Sociedad Española de Precios Únicos, S.A.
- Company type: Sociedad Anónima
- Industry: Retail
- Founded: Barcelona, Spain (January 11, 1934)
- Founder: Henry Reisembach; Edouard Worms;
- Defunct: 2002
- Area served: Zaragoza, Barcelona, Madrid

= SEPU =

Sociedad Española de Precios Únicos, S.A. (SEPU) was Spain's first department store. SEPU was founded in Barcelona 9 January 1934, by Swiss citizens of Jewish origins, Henry Reisembach and Edouard Worms; it later opened branches in Madrid and Zaragoza.

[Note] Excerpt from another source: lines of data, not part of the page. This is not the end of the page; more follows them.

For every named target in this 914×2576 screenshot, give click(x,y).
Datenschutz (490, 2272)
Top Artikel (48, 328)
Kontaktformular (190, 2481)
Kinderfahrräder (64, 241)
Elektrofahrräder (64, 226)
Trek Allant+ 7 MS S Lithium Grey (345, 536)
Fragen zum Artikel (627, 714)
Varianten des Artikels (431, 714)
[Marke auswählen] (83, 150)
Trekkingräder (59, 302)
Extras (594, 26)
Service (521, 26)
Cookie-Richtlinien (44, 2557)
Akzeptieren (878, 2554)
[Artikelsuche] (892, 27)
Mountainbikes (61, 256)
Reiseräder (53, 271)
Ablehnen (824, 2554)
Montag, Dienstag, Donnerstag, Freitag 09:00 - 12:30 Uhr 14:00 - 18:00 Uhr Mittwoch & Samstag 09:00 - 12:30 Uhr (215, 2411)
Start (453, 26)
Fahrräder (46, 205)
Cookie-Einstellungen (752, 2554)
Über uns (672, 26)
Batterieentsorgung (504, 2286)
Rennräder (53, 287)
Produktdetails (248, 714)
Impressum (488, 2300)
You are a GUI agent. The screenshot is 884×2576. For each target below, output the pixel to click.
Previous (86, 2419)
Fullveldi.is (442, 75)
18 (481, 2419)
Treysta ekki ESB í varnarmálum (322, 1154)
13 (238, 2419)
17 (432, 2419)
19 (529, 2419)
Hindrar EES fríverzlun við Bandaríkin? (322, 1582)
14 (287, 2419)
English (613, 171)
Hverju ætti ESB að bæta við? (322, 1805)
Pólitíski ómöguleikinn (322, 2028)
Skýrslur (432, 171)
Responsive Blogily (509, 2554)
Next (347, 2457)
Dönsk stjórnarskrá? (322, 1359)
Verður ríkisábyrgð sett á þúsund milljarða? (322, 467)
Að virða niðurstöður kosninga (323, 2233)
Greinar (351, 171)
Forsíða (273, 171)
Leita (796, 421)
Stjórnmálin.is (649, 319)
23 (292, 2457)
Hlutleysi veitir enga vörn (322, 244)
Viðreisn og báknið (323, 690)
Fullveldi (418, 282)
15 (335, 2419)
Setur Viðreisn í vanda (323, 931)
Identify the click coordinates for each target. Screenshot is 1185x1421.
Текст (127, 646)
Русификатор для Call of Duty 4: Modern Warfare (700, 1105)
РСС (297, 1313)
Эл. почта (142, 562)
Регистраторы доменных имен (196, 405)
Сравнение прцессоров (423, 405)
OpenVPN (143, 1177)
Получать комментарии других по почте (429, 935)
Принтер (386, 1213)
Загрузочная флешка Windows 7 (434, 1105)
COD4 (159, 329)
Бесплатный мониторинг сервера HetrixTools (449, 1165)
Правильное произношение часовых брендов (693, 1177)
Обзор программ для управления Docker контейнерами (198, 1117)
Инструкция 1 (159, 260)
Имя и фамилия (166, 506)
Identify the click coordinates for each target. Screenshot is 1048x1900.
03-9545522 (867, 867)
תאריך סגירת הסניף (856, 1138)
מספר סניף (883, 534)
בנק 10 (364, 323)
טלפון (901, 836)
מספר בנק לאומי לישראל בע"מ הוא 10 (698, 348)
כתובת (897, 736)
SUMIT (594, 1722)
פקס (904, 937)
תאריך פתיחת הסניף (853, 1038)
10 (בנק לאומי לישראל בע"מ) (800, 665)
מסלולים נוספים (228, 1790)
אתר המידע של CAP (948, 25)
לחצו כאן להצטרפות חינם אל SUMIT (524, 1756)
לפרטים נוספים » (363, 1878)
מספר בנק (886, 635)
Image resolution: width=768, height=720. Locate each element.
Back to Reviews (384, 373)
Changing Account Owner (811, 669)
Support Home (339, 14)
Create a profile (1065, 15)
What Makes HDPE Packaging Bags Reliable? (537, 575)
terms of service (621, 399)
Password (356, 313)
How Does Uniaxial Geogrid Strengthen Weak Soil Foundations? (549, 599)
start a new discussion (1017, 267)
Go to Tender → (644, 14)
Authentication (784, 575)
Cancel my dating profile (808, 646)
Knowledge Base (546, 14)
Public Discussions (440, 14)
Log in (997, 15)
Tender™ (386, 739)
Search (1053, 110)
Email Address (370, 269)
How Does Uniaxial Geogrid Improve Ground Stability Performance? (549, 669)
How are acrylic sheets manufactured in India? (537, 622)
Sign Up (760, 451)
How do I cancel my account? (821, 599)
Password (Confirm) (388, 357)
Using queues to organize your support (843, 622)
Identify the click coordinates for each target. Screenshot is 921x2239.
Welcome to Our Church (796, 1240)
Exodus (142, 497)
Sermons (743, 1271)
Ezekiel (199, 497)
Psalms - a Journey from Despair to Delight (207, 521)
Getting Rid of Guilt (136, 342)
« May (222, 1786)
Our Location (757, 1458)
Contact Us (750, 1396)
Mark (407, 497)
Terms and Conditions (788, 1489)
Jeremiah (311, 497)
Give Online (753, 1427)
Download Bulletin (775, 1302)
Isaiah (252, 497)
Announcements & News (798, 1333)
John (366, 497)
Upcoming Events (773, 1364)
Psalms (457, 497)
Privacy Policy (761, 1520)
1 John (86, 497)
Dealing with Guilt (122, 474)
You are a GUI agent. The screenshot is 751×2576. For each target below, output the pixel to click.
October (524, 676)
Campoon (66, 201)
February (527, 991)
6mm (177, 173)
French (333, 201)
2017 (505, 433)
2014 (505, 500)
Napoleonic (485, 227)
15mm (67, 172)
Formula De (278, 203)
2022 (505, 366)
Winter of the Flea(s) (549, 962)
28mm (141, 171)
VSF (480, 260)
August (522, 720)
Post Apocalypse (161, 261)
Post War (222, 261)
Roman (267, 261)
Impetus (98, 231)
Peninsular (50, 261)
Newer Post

Their slogan was "Quien calcula compra en SEPU" ("Who calculates buys at SEPU").

During the Second Spanish Republic, SEPU was attacked by the Falangist newspaper Arriba, and its premises were physically attacked by Falangists and their sympathizers.

SEPU was purchased in 2000 by Australian retailer Rodd Partridge; it was a failing company at the time. The company closed in 2002 because of previous management's massive undisclosed accumulated tax debts. These could not be negotiated, and the company was forced to close.

The popular SEPU stores were full of customers for the closing-down sale, police had to erect barricades to control the crowds.